Wives and Daughters

Wives and Daughters - Pam Morris, Elizabeth Gaskell In Gaskell's final (and unfinished) novel, she focuses on the quiet English countryside, where the Gibson and Hamley families live. Molly is the heroine of the novel. She's very likeable, loving character; in fact, she seems to be the emotional voice of the story; everyone else prides themselves on being indifferent. All of the characters felt like real people: Molly's stepsister, stepmother, and father are all relatably flawed. They had biases, and each of them had intricate backstories. I don't want to spoil anything, but I also really appreciated that self-sacrificing women stereotype was broken down in this book; Molly proves that being an individual can be just as rewarding as helping others. (You never get THAT in Victorian novels, so that was awesome.) Unfortunately, a lot less action happens in Wives and Daughters than I expected.
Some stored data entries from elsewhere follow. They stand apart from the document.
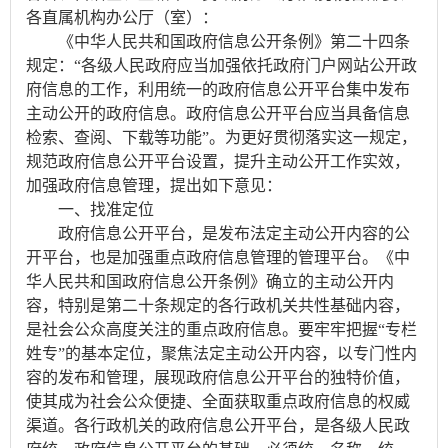
各直属机构办公厅（室）：
《中华人民共和国政府信息公开条例》第二十四条
规定：“各级人民政府应当加强依托政府门户网站公开政
府信息的工作，利用统一的政府信息公开平台集中发布
主动公开的政府信息。政府信息公开平台应当具备信息
检索、查阅、下载等功能”。为更好贯彻落实这一规定，
规范政府信息公开平台设置，提升主动公开工作实效，
加强政府信息管理，提出如下意见：
一、找准定位
政府信息公开平台，是发布法定主动公开内容的公
开平台，也是加强重点政府信息管理的管理平台。《中
华人民共和国政府信息公开条例》确立的主动公开内
容，特别是第二十条规定的各行政机关共性基础内容，
是社会公众高度关注的重点政府信息。要牢牢把握“专栏
姓专”的基本定位，聚焦法定主动公开内容，以专门性内
容的发布和管理，展现政府信息公开平台的独特价值，
使其成为社会公众便捷、全面获取重点政府信息的权威
渠道。各行政机关的政府信息公开平台，是各级人民政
There's loss, and many soul-crushing romantic entanglements, but otherwise most of this novel is told through second-hand gossip. Some of Gaskell's other books have stronger plots, and emphasize human rights and social change. The story never left the town. This novel felt a little small to me, and could have used a bigger scope. Did I mention that this novel is unfinished. In the final movements, when resolution is coming and everything is about to unfold dramatically, the book ends. (WHY?) But my anticipation and my fangirling over the ending just proves that I still liked the story. It's definitely worth a read.